Un hombre, con aspecto de tratante de ganados, salió de la plaza y enseguida pegó la hebra con el portero.
-¡Que galleos los del señor Curro! Le va a ganar la partida al de Chiclana.
-¡Eso habrá que verlo! -contestó incrédulo el otro.
Salvador y Frasco se aproximaron a la entrada con disimulo. Curiosos atisbaron el interior, y mientras el desconocido espectador ponderaba las excelencias del arte de Curro Cúchares, se introdujeron sin ser vistos, pasillo adelante. Con el temor de ser descubiertos, corrieron hacia donde vieron luz. Subieron las breves escaleras de un vomitorio, y, de pronto, se encontraron al otro extremo de la boca, frente a la plaza rebosante de público, partida con violencia en dos trozos de luz y sombra.
¡Jamás pudo olvidar Salvador aquel momento! Un griterío ensordecedor acompañaba a la faena de muleta que el Chiclanero hacía a su primer toro. Solos en el centro de la arena, mantenían una dura lucha. Una y otra vez acometía la fiera contra el hombre y otras tantas la burlaba éste con habilidad y gracia. No tenía más que mover ante su fiera cabeza el trapo rojo. El enorme y poderoso cuerpo del animal pasaba amenazante cerca de él, rozando con sus afilados cuernos los alamares de oro. El público no cesaba en sus aplausos. Salvador permanecía absorto, como si de pronto le hubiesen trasladado a un mundo irreal. Cerca de él oyó gritar:
-¡Anda con él, Chiclanero!
Y entonces, vió algo que le pareció imposible. Aquel hombre dejó parado al toro. En la plaza se hizo un silencio total. Algo muy importante iba a pasar. ¡Y vaya si pasó! El de Chiclana se mantuvo erguido enfrente del astado. Colocó el puño de la espada que llevaba en su mano derecha a la altura del pecho manteniendo el codo alto, en tanto dirigía la punta hacia el morrillo. Dejó la muleta recogida, tocando el suelo. Con un grito hizo que el animal se le arrancase. Él no se movió. Al humillar el astado, movió el trapillo que llevaba en su izquierda y dejó el estoque enterrado hasta la empuñadura. El público, enloquecido, se levantó de sus asientos batiendo palmas. Vaciló el animal; intentó afianzar torpemente sus patas en la arena y a los pocos momentos rodó con ellas al aire.

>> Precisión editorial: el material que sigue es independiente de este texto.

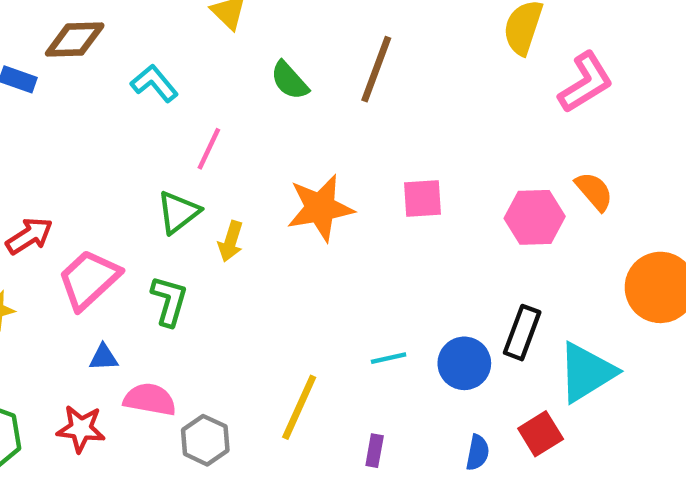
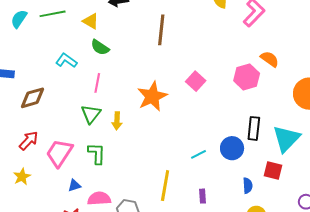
brown diamond: (75, 39) -> (33, 98), moved
green semicircle: (289, 80) -> (100, 47), moved
pink square: (423, 199) -> (196, 81), turned -30
red square: (541, 434) -> (273, 170), turned -30

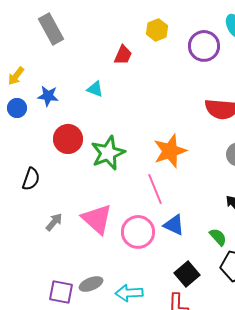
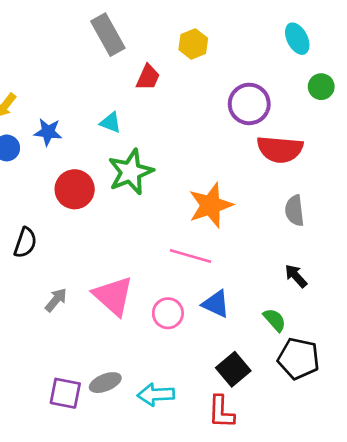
gray rectangle: (51, 29) -> (108, 35), moved
purple circle: (204, 46) -> (249, 104), moved
green star: (108, 153) -> (131, 172), moved
pink line: (155, 189) -> (191, 256), turned -52
pink circle: (138, 232) -> (168, 313), size x0.7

-¡Así se matan los toros! -rugió un espectador enardecido.
Y mientras el Chiclanero recogía cigarros y devolvía sombreros a los aficionados, Salvador comentó con su hermano la soberbia estocada recibiendo:
-¿Te has fijao, Frasco, qué tío más valiente? ¡Hacen falta reaños!
Lejos estaba entonces de pensar el muchachillo granadino que años después sería él quien heredaría la escuela de aquel torero y su peculiarísima manera de matar.
-o-
Lo cuenta el periodista Hernández Girbal en la biografía del espada titulada Salvador Sánchez "Frascuelo", el matador clásico. Libro que estoy leyendo estos días y que aprovecho para recomendar a los aficionados amantes de aquel tiempo en el que los toros eran fieras provistas de nervio y genio, y los toreros, espadas que buscaban la gloria a cambio de entregar su vida por una cornada que hoy sería de carácter leve. Además, está muy bien escrito.